DOFKA NAI MEUMAN (Apichatpong Weerasethakul, 2000)

This comment originally appeared as an entry in the 100 Greatest Asian Films list. However, today I have dropped it in favor of another film.

French poet André Breton founded Surrealism in the mid-1920s, inventing the parlor game cadavres exquis, in which members of a gathered group each contributes the next sequential part of a made-up story as a means of unearthing group unconsciousness, thus affirming group consciousness. This “pure psychic automatism,” as Breton called it, could generate fantastic, unexpected images that social strictures would otherwise suppress.
      Educated at the School of the Art Institute in Chicago, Thai filmmaker Apichatpong Weerasethakul has adopted Breton’s “Exquisite Corpses” to create an ebullient documentary. Apichatpong traveled throughout rural and urban Thailand interviewing ordinary people, each of whom contributed a line, an episode, whatever, to a continuous piece of make-believe about a handicapped child and his teacher, Dogfar.

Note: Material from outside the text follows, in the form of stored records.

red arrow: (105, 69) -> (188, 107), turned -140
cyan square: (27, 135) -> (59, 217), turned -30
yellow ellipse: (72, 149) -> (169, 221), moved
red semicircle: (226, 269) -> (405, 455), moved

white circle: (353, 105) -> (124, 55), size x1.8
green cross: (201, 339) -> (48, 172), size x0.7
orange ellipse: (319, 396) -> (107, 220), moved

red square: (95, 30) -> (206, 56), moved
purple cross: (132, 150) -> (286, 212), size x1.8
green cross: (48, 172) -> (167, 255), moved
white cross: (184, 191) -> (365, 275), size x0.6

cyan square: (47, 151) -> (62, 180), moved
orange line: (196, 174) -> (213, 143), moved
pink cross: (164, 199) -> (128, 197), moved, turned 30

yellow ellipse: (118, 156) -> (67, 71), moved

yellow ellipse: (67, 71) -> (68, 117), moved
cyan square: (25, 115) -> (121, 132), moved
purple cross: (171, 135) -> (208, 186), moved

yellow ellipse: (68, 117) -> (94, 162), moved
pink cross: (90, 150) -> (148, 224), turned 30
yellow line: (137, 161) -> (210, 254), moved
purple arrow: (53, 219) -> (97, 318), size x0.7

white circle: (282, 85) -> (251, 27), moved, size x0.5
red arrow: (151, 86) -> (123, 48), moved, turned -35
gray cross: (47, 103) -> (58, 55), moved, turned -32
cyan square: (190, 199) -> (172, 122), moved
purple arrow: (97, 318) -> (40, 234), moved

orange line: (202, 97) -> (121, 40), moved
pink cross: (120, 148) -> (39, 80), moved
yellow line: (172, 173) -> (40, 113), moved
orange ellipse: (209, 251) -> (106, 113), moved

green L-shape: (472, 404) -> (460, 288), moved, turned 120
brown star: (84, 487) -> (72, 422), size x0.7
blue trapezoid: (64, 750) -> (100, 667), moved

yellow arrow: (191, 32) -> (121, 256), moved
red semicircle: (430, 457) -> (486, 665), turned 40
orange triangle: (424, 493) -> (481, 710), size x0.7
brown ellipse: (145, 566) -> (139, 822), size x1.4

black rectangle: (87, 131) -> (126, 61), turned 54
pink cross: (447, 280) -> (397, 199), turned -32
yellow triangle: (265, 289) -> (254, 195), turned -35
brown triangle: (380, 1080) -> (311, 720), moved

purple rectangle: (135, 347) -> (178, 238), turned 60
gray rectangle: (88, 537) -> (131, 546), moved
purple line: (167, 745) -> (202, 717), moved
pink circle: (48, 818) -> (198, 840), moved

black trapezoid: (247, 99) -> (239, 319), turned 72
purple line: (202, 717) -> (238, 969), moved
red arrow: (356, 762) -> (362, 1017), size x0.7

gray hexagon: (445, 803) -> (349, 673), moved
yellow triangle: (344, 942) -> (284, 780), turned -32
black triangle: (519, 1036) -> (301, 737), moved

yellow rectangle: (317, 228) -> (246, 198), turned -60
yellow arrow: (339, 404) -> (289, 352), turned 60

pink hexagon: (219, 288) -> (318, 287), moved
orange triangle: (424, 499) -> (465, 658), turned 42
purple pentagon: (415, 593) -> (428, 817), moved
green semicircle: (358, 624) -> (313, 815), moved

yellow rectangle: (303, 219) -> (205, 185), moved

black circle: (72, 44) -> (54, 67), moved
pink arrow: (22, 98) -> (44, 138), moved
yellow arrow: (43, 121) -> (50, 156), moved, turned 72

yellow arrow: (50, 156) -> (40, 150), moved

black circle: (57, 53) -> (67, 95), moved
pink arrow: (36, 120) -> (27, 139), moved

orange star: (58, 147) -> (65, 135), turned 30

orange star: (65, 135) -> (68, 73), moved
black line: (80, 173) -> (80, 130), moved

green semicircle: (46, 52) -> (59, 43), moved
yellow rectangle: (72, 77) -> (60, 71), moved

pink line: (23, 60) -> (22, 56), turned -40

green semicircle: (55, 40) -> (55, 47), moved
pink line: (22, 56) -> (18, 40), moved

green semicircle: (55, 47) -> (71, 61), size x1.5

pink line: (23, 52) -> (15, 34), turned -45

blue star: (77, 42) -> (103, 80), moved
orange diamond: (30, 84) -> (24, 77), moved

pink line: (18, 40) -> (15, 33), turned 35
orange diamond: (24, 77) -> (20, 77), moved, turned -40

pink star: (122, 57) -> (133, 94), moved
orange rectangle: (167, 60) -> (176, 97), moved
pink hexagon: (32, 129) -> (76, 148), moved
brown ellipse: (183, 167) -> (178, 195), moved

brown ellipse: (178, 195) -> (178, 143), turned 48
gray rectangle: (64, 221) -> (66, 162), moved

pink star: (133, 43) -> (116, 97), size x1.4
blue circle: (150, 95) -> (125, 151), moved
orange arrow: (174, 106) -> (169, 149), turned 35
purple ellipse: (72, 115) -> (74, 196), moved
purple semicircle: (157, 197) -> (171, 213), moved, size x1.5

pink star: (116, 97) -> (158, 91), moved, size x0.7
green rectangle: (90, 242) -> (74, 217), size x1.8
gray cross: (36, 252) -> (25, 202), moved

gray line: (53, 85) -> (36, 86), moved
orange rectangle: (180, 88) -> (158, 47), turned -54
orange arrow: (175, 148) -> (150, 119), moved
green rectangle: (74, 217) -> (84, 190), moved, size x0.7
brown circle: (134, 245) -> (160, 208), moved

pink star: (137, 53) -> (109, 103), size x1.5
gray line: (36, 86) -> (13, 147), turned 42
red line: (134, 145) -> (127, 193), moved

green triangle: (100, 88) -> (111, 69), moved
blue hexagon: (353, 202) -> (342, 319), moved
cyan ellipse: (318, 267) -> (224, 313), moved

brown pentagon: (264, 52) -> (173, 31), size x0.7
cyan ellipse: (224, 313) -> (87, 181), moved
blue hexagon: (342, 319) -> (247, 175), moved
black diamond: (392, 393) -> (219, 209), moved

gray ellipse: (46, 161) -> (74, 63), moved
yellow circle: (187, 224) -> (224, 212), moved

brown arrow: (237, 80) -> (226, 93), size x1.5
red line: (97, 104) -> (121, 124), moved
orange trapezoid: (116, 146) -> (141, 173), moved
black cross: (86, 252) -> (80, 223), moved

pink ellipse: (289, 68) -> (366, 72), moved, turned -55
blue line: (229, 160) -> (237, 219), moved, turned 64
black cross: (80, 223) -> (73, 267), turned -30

Some of the shown interviewees are making up their contribution; others, plainly, are drawing upon their own experiences. The result that Apichatpong fashions, in ravishing black and white, is a seamless, breathing fabric of people at work and in their daily routines, each in their different environment, interwoven with whatever each soul contributes to the ongoing “story,” as well as Apichatpong’s visual imaginings—dramatic enactments—of these contributions. A good deal of Keatsian negative capability is needed to navigate this eclectic, unsignposted movie.
      Apichatpong has said he is “interested in the possibilities of involving both fact and fiction in the same film.” His method sounds out the space where reality and imagination intersect and interact. Although this isn’t a lyrical film, the outcome resembles Vertov’s Three Songs of Lenin (1934), whose sum is a composite national portrait. Weerasethakul’s hymn to humanity, moreover, bursts with sounds of children at play.
      Incidentally, the title Dokfa nai meuman translates literally as Dogfar (or Heavenly Flowers) in the Hands of Devils. Here, it is called Mysterious Object at Noon. Close enough.